The goal of the present study was to characterize CSC populations in canine B and T cell lymphoma using a combination of surface marker expression and functional assays. We previously defined CSC populations in dogs with melanoma and osteosarcoma, but a similar analysis has not been done for dogs with lymphoma⁵⁰. The current study leveraged many of the CSC properties defined in human lymphoma to evaluate canine lymphoma CSC. Our study was performed using flow cytometry and tumor aspirates from lymph nodes of 13 normal dogs, 44 dogs with untreated lymphoma, and 11 dogs with relapsed lymphoma following cytotoxic chemotherapy. The results of these studies indicated that CSC are present in relatively low numbers in dogs with BCL and TCL, and that CSC are enriched by cytotoxic chemotherapy. The presence of CSC subpopulations in canine lymphoma suggest that CSC could be considered an attractive target for selective targeted therapeutics.

Materials & Methods.

Study dogs.

Lymph node fine needle aspirates (FNA) and biopsies were obtained from dogs diagnosed with BCL or TCL by oncologists at the Veterinary Specialty & Emergency Hospital in Englewood, CO or the Flint Animal Cancer Center at the James Voss Veterinary Teaching Hospital at Colorado State University. Diagnosis of lymphoma was done by flow cytometry by the Clinical Immunology Laboratory at Colorado State University. Tumor relapsed dogs were defined as animals that initially experience complete remission following cytotoxic chemotherapy, and then later developed disease recurrence. All dogs were treated with either standard CHOP therapy protocols or with Tanovea (VetDC, Ft Collins, CO). Lymph node FNAs from healthy dogs were obtained from dogs owned by hospital staff, and the animals were deemed normal based on a normal physical exam and normal blood work conducted in the last year. All animal studies were approved by the Institutional Animal Care and Use Committee, and the Clinical Review Board, at Colorado State University.

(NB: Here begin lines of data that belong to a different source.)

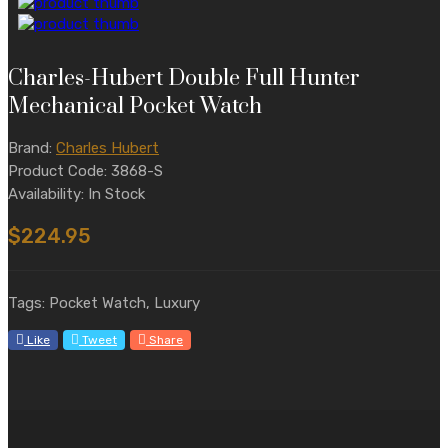
Charles-Hubert Double Full Hunter
Mechanical Pocket Watch
Brand:
Charles Hubert
Product Code: 3868-S
Availability: In Stock
$224.95
Tags: Pocket Watch, Luxury
Like
Tweet
Share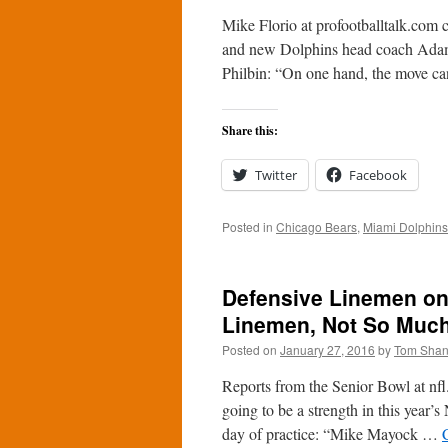
Mike Florio at profootballtalk.com 
and new Dolphins head coach Adam 
Philbin: “On one hand, the move 
Share this:
Twitter
Facebook
Posted in
Chicago Bears
,
Miami Dolphins
Defensive Linemen on 
Linemen, Not So Much
Posted on
January 27, 2016
by
Tom Sha
Reports from the Senior Bowl at nfl
going to be a strength in this year’s
day of practice: “Mike Mayock …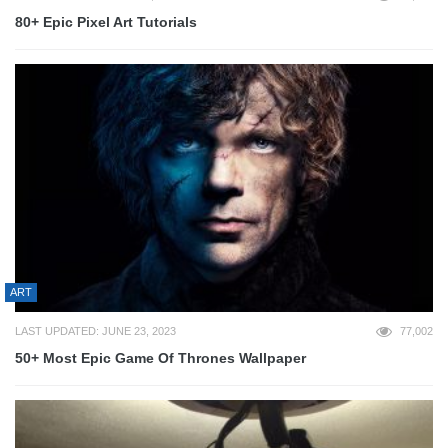
80+ Epic Pixel Art Tutorials
ART
LAST UPDATED: JUNE 23, 2023
77,002
50+ Most Epic Game Of Thrones Wallpaper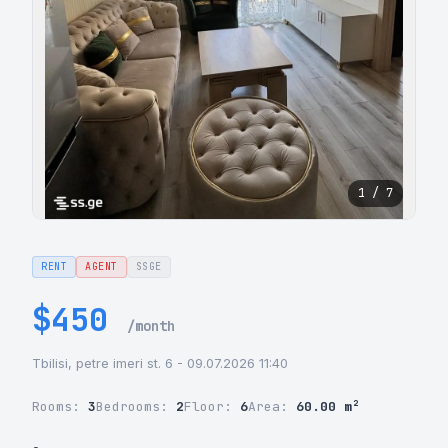
1 / 7
RENT
AGENT
SSGE
$450
/month
Tbilisi, petre imeri st. 6 - 09.07.2026 11:40
Rooms:
3
Bedrooms:
2
Floor:
6
Area:
60.00 m²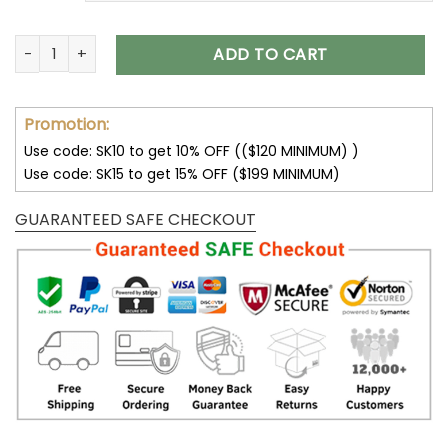
Jeep YZ Fashion Shoes Black Red quantity
ADD TO CART
Promotion:
Use code: SK10 to get 10% OFF (($120 MINIMUM) )
Use code: SK15 to get 15% OFF ($199 MINIMUM)
GUARANTEED SAFE CHECKOUT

The normal dog population included 8 females and 5 males. Ages for normal dogs ranged from 3 to 12 years, with the average age being 8 years. The BCL patient population included 20 untreated females, 3 relapsed females, 15 untreated males, and 6 relapsed males. The TCL patient population included 2 untreated females, 7 untreated males, 1 relapsed female, and 1 relapsed male. Ages for untreated lymphoma dogs ranged from 3 to 14 years with the average age being 9 years, and for relapsed lymphoma dogs from 5 to 13 years with the average age being 9 years. The mean age difference between normal, untreated lymphoma, and relapsed lymphoma was not statistically significant, Supplementary Figure 1.

Collection and processing of tumor samples.

Fine needle aspirates were obtained from the lymph nodes of 13 healthy dogs and from the affected lymph nodes of 35 dogs with untreated BCL, 9 dogs with untreated TCL, 9 dogs with relapsed BCL, and 2 dogs with relapsed TCL. Lymph node biopsies were obtained from 3 healthy dogs and from 3 dogs with untreated BCL. Samples were placed in tissue culture medium (described below) at 4C and were processed by analysis after overnight storage. Tissue sampling procedures were kept consistent for all samples and were obtained by the same hospital personnel.

Lymphoma cell lines.

The canine lymphoma cell lines CLBL1 (BCL⁵¹), 1771 (BCL⁵²), and Oswald (TCL⁵³) were maintained in MEM medium (Gibco, Grand Island, NY) supplemented with 10% FBS (Atlas Biologicals, Fort Collins, CO) and 5% CTM (10,000 ug/mL Pen/Strep, 200 mM L-glutamine, 10 mM essential amino acids without L-glutamine, 10 mM non-essential amino acids, and 7.5% bicarbonate solution (all from Gibco)⁵⁴. These cell lines were validated as canine and screened to be genetically unique by PCR⁵⁵.

Antibodies for flow cytometry and immunohistochemistry.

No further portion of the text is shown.